Initial attempts to address vanishing gradients included:

* **Changing Activation Functions:**
    * **Tanh (Hyperbolic Tangent):** The `tanh` function outputs values between -1 and 1. Its derivative, `tanh'(x)`, ranges between **0 and 1**. While its maximum derivative (1) is higher than sigmoid's (0.25), repeatedly multiplying values even within (0, 1) still leads to shrinking gradients over very long sequences. It alleviates the problem slightly but doesn't solve it completely.
    * **ReLU (Rectified Linear Unit) and Leaky ReLU:**
        * **ReLU:** $f(x) = \max(0, x)$. Its derivative is $1$ for $x > 0$ and $0$ for $x < 0$.
        * **Leaky ReLU:** $f(x) = \max(\alpha x, x)$ where $\alpha$ is a small positive constant. Its derivative is $1$ for $x > 0$ and $\alpha$ for $x < 0$.
        * These activation functions help because their derivatives are often 1, preventing the gradient from shrinking rapidly. However, they can introduce other issues like **exploding gradients** (if gradients become too large) and don't provide a direct mechanism for selective memory.
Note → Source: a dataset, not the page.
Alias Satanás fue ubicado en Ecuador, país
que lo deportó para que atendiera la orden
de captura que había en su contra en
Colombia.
The most effective solutions came from developing more sophisticated RNN architectures that specifically address the vanishing gradient problem and the related issue of forgetting long-term information:

* **Long Short-Term Memory (LSTM) Networks:** These networks introduce "gates" (input, forget, and output gates) that control the flow of information into and out of a "cell state." This cell state acts as a conveyor belt for information, allowing gradients to flow more easily across many time steps, effectively solving the vanishing gradient problem and enabling them to learn long-term dependencies.
* **Gated Recurrent Unit (GRU) Networks:** A simpler variant of LSTMs, GRUs combine the functionality of the forget and input gates into a single "update gate" and also merge the cell state and hidden state. They are generally computationally less expensive than LSTMs while still being highly effective at capturing long-term dependencies.
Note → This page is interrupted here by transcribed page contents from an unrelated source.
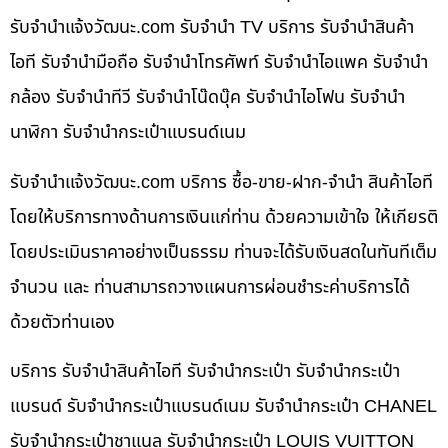
รับจํานําแจ้งวัฒนะ.com รับจำนำ TV บริการ รับจำนำสินค้า
ไอที รับจำนำมือถือ รับจำนำโทรศัพท์ รับจำนำไอแพค รับจำนำ
กล้อง รับจำนำทีวี รับจำนำโน๊ดบุ๊ค รับจำนำไอโฟน รับจำนำ
นาฬิกา รับจำนำกระเป๋าแบรนด์เนม
รับจํานําแจ้งวัฒนะ.com บริการ ซื้อ-ขาย-ฝาก-จำนำ สินค้าไอที
โดยให้บริการทางด้านการเงินแก่ท่าน ด้วยความเข้าใจ ให้เกียรติ
โดยประเมินราคาอย่างเป็นธรรม ท่านจะได้รับเงินสดในทันทีเต็ม
จำนวน และ ท่านสามารถวางแผนการผ่อนชำระค่าบริการได้
ด้วยตัวท่านเอง
บริการ รับจำนำสินค้าไอที รับจำนำกระเป๋า รับจำนำกระเป๋า
แบรนด์ รับจำนำกระเป๋าแบรนด์เนม รับจำนำกระเป๋า CHANEL
รับจำนำกระเป๋าชาแนล รับจำนำกระเป๋า LOUIS VUITTON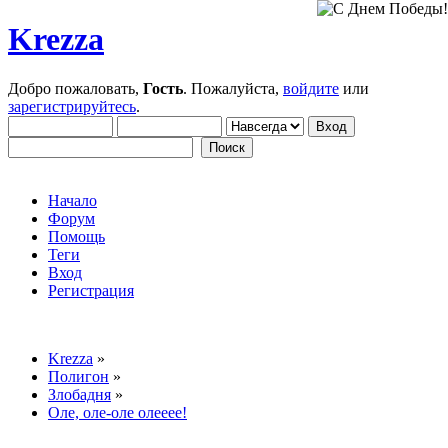
Krezza
Добро пожаловать,
Гость
. Пожалуйста,
войдите
или
зарегистрируйтесь
.
Начало
Форум
Помощь
Теги
Вход
Регистрация
Krezza
»
Полигон
»
Злобадня
»
Оле, оле-оле олееее!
These advanced RNN architectures are crucial for modern natural language processing and other sequential data tasks where understanding long-range context is paramount. They will be the focus of subsequent discussions.

---

## 9. Conclusion

In summary, simple Recurrent Neural Networks (RNNs), while foundational for sequential data processing, are inherently limited by the **vanishing gradient problem**. This mathematical phenomenon arises from the repeated multiplication of small derivative values during backpropagation through time, particularly when using activation functions like sigmoid or tanh. As a result, gradients from early time steps in a long sequence shrink to near zero, effectively preventing the network from learning and retaining information about long-term dependencies.
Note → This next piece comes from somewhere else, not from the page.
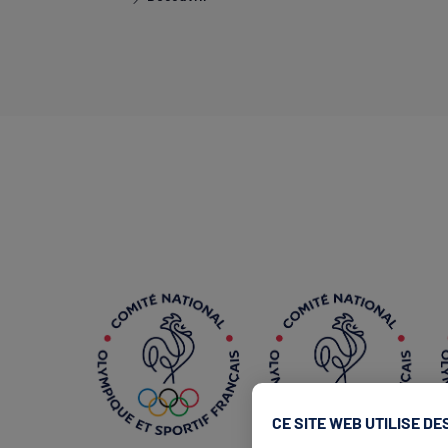
CE SITE WEB UTILISE DE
This limitation means simple RNNs struggle with tasks that require memory of distant past events in a sequence, leading to reduced accuracy in applications like long-text understanding or complex time-series prediction. The inability to effectively update weights based on early inputs forces the network to rely more heavily on recent information.

To overcome this fundamental challenge, more sophisticated architectures like Long Short-Term Memory (LSTM) networks and Gated Recurrent Units (GRUs) were developed. These models introduce gating mechanisms that provide a more controlled and stable flow of gradients across many time steps, thereby allowing them to effectively capture and utilize long-term dependencies. Understanding the vanishing gradient problem in simple RNNs is therefore essential for appreciating the necessity and ingenuity behind LSTMs and GRUs, which form the bedrock of many state-of-the-art sequential data models today.